Rimac Technology
- Type: Subsidiary
- Industry: Automotive, Electric vehicle components
- Founded: 2021; 5 years ago (spun off from Rimac Automobili)
- Founder: Mate Rimac
- Headquarters: Sveta Nedelja, Croatia
- Products: Battery systems, e-Axles, Electronic control units
- Number of employees: 1,000+
- Parent: Rimac Group
- Website: rimac-technology.com

= Rimac Technology =

Croatian automotive technology company

Rimac Technology is a Croatian Automotive industry technology company and Tier 1 supplier specializing in electric vehicle components. A wholly owned subsidiary of Rimac Group, the company designs and manufactures battery systems, e-axles, and electronic control units for premium automotive manufacturers worldwide.

== History ==
Rimac Technology originated as the technology division of Rimac Automobili, the electric hypercar manufacturer founded by Mate Rimac in 2009. Following the 2021 formation of Bugatti Rimac, a joint venture between Rimac (55%) and Porsche (45%)—Rimac Technology was established as an independent entity under the Rimac Group corporate structure to continue supplying electrification technology to external clients.

The company is headquartered in Sveta Nedelja, Zagreb County, Croatia, with an additional R&D office in Warwick, United Kingdom.

== Rimac Campus ==

The Rimac Campus is the global headquarters and primary production facility of the Rimac Group, located in Kerestinec in the municipality of Sveta Nedelja, approximately 16 kilometres west of Zagreb city centre. Construction began in October 2021 and the facility became fully operational in 2024.
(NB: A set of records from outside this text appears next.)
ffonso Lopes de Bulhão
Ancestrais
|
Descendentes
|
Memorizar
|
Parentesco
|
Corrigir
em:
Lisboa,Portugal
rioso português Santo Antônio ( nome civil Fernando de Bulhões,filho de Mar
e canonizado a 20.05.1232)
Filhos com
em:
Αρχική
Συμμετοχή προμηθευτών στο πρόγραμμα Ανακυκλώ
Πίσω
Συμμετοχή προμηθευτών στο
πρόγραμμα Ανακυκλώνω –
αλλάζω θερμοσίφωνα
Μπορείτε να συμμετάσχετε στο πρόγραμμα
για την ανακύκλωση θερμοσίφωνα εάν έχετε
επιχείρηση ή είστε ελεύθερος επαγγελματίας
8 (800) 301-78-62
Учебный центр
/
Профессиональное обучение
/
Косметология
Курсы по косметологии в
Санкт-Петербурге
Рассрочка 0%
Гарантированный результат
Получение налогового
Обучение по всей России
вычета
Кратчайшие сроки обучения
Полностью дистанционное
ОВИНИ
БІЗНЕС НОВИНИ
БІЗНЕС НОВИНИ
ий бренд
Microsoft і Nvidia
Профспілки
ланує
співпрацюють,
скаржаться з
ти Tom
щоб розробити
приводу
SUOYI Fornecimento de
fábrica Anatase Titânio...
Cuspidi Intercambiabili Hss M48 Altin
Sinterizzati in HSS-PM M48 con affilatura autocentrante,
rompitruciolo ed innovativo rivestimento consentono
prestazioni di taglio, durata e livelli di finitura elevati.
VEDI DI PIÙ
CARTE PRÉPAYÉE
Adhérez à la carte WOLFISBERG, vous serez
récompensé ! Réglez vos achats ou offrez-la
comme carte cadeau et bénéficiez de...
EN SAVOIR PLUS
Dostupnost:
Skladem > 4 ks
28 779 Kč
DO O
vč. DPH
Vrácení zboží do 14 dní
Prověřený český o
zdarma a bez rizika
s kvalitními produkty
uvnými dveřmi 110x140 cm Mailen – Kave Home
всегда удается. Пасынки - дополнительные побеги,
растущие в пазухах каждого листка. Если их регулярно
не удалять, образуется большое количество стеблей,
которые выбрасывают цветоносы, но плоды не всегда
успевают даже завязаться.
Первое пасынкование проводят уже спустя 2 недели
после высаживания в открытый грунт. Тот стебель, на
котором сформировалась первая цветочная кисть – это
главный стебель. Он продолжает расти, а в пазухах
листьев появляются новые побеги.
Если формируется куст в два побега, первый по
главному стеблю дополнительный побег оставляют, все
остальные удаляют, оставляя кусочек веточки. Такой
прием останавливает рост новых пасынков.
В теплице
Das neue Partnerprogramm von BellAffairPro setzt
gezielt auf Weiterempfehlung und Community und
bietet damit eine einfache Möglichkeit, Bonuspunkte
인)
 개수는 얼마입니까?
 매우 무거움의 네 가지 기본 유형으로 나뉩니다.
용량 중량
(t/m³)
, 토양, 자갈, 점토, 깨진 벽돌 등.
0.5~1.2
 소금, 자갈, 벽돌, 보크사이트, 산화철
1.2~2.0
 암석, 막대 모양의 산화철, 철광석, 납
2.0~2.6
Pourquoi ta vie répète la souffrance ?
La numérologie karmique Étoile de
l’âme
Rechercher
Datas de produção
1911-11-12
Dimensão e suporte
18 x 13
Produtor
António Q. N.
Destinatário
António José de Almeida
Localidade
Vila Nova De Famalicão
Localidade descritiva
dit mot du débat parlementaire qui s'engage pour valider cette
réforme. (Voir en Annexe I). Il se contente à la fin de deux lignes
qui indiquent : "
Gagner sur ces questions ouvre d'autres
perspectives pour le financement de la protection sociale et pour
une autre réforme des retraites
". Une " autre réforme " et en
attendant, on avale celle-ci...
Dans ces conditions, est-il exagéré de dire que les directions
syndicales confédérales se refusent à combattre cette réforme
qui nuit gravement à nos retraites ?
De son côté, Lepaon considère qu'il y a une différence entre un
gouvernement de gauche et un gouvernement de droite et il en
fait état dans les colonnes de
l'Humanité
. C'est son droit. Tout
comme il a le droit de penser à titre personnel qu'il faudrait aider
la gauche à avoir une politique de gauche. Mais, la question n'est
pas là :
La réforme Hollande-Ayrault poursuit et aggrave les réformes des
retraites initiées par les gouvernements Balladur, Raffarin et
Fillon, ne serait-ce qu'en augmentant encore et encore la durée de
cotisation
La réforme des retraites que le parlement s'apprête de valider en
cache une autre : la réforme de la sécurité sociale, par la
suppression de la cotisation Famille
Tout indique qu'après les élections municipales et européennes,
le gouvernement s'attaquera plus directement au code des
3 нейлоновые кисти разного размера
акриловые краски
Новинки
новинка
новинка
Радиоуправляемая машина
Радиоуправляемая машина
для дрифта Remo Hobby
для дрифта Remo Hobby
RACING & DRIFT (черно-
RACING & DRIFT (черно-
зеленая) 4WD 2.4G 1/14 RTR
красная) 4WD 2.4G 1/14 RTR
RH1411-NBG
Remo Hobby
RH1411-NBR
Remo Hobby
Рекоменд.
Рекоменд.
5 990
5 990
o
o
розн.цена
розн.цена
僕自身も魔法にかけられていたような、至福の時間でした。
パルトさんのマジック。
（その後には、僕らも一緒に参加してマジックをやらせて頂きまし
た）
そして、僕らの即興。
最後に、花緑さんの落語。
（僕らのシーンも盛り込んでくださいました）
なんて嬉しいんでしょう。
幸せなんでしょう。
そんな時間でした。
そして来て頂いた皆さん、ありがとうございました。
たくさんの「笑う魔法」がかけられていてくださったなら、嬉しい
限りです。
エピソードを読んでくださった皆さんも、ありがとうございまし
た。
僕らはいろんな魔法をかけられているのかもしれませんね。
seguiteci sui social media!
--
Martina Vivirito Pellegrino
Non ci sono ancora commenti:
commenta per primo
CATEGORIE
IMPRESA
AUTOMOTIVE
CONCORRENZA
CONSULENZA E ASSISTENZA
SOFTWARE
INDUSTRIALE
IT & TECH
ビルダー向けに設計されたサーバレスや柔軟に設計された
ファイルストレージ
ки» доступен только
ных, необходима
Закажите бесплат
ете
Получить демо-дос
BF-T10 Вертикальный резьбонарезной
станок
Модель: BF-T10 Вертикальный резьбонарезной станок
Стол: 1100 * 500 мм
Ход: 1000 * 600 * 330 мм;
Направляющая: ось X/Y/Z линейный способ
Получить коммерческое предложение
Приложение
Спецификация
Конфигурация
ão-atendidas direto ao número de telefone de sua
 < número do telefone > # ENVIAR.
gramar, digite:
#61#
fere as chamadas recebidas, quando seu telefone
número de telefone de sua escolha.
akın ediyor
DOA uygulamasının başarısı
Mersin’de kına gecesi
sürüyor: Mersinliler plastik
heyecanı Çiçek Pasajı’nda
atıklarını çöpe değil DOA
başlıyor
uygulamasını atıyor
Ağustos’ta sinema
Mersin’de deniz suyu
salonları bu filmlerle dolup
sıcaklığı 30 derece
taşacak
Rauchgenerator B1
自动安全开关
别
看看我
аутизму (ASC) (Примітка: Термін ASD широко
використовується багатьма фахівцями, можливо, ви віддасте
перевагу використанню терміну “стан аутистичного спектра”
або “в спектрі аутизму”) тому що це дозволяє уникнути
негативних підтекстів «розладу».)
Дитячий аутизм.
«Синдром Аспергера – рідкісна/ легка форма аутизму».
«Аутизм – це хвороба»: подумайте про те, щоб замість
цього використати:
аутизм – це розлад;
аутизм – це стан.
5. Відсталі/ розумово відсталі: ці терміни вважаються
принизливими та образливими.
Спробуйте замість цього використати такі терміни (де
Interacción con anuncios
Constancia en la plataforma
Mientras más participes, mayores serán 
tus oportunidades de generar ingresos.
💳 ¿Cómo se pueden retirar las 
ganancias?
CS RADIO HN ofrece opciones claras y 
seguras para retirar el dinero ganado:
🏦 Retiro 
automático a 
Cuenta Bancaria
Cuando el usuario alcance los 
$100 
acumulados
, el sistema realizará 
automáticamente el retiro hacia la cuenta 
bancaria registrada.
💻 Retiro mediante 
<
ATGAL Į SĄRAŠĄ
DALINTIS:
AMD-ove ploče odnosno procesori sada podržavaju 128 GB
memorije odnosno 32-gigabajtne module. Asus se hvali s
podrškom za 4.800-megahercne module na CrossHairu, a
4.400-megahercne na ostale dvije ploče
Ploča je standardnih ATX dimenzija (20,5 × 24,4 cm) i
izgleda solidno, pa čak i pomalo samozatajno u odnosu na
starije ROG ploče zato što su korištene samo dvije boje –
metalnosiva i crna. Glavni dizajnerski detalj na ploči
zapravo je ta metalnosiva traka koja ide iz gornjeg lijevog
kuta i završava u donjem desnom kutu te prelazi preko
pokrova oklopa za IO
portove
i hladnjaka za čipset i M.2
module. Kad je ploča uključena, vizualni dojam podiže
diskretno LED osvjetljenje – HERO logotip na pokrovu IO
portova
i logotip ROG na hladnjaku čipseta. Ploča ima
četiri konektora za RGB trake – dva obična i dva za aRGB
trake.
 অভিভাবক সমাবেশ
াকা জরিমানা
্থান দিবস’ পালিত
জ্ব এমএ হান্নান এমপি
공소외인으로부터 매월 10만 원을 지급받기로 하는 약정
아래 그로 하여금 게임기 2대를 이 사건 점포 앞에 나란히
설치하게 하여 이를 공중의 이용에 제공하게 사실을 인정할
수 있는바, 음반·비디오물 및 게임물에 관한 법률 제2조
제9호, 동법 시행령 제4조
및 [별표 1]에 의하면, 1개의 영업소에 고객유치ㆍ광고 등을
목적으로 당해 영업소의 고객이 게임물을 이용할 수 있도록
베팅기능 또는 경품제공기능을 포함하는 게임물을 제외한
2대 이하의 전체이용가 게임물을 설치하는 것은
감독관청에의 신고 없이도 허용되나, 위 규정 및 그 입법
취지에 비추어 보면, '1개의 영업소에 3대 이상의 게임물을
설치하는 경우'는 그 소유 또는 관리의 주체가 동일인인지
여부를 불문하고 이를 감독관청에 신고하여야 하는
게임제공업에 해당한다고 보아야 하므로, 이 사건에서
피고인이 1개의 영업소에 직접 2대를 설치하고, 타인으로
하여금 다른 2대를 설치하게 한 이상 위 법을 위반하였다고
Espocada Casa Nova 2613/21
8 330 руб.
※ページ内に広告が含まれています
The campus was designed by Croatian architectural firm 3LHD. The site covers 200,000 square metres, with a total investment exceeding €200 million, making it one of the largest construction projects of its kind in Europe at the time of completion. The production facility alone spans over 75,000 square metres and features a continuous profiled metal façade stretching one kilometre in length. The campus was designed without perimeter fencing, making it accessible to members of the public.

Approximately 70 per cent of the campus capacity is dedicated to Rimac Technology, primarily housing large-scale production lines for battery systems and electric drive units destined for global automotive manufacturers. The remainder is occupied by Bugatti Rimac for hypercar development and assembly. The campus hosts assembly of the Rimac Nevera as well as development and production work for the Bugatti Tourbillon.

== Products and clients ==
Rimac Technology supplies electrification technologies to global OEMs, including high-voltage battery packs, e-axle drive units, and electronic control units. Notable clients include Porsche, Hyundai, Aston Martin, Koenigsegg, and Automobili Pininfarina.

In 2024, Rimac Technology announced a long-term partnership with BMW to co-develop and co-produce high-voltage battery technology for future electric vehicles. The collaboration was described by Automotive Dive as the "largest and most ambitious project [the company has undertaken] yet."

In 2025, the company unveiled next-generation solid-state battery technology and advanced e-axle systems at IAA Mobility in Munich, with the solid-state batteries promising up to 30 percent greater energy density.

== Leadership ==

Rimac Technology was founded by Mate Rimac, who served as its chief executive officer from the company's establishment as an independent entity. In February 2026, Rimac Technology announced a leadership transition, with Nurdin Pitarević, who had served as chief operating officer, appointed as chief executive officer. Marko Brkljačić, formerly deputy COO, assumed the role of chief operating officer.

Pitarević joined Rimac Technology from Continental and led the company through a period of operational expansion in his role as COO, overseeing the transition of multiple programmes into series production. As CEO, Pitarević is responsible for leading the company's strategic roadmap through 2030, encompassing advanced electrification technologies, digitalised operations, and the development of next-generation solid-state battery technology.

Mate Rimac continues to support the business in his role as President of the Rimac Group, while focusing primarily on Bugatti Rimac, where he serves as CEO.